Whole-exome sequencing (WES) was exploited for a 27-year-old heart-transplanted female as the proband, and the derived data were filtered using the standard pipelines.
A 57-nucleotide deletion (c.405_422+39del) in the desmoplakin gene (DSP) (NM_004415.4) was identified as a novel pathogenic variant. Familial segregation analysis indicated that this variant is present in clinically affected members and absent in unaffected members.

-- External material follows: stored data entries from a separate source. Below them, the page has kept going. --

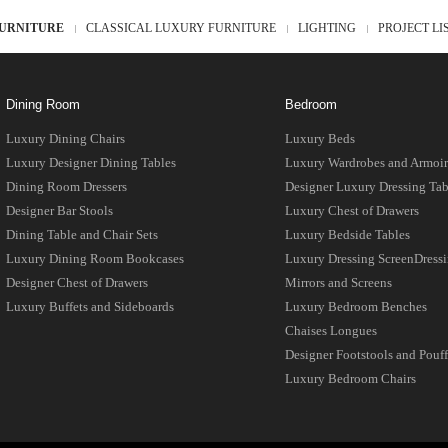
URNITURE
CLASSICAL LUXURY FURNITURE
LIGHTING
PROJECT LI
Dining Room
Bedroom
Luxury Dining Chairs
Luxury Beds
Luxury Designer Dining Tables
Luxury Wardrobes and Armoir
Dining Room Dressers
Designer Luxury Dressing Tab
Designer Bar Stools
Luxury Chest of Drawers
Dining Table and Chair Sets
Luxury Bedside Tables
Luxury Dining Room Bookcases
Luxury Dressing ScreenDress
Designer Chest of Drawers
Mirrors and Screens
Luxury Buffets and Sideboards
Luxury Bedroom Benches
Chaises Longues
Designer Footstools and Pouff
Luxury Bedroom Chairs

It seems that the detected variant induces intron retention, resulting in a premature stop codon in intron 3 of DSP leading to production of a truncated, nonfunctional protein. Additionally, it can trigger a nonsense-mediated mRNA decay pathway associated with inhibition of protein production. The present study results illustrated that a novel deletion in DSP can cause DCM in an Iranian family.
扩张型心肌病(DCM)是一种进行性心脏疾病,其特征为左心室腔扩大,伴有收缩性心力衰竭和动作电位时程延长。编码细胞骨架、肌节和核膜蛋白的基因发生遗传变异,在45%的病例中起作用。在我们的研究中,我们聚焦于一个家族性DCM家系,以解读受影响成员发生心律失常、终末期心力衰竭和猝死的潜在遗传原因。
对一名27岁接受心脏移植的女性先证者进行全外显子组测序(WES),并使用标准流程对所得数据进行筛选。
在桥粒斑蛋白基因(DSP)(NM_004415.4)中鉴定出一个57个核苷酸的缺失(c.405_422+39del),为一种新的致病变异。家族分离分析表明,该变异存在于临床受影响成员中,而在未受影响成员中不存在。
似乎检测到的变异会导致内含子保留,从而在DSP基因的第3内含子中产生一个提前终止密码子,导致产生截短的、无功能的蛋白质。此外,它还能触发与蛋白质产生抑制相关的无义介导的mRNA降解途径。本研究结果表明,DSP基因中的一种新缺失可在一个伊朗家族中导致DCM。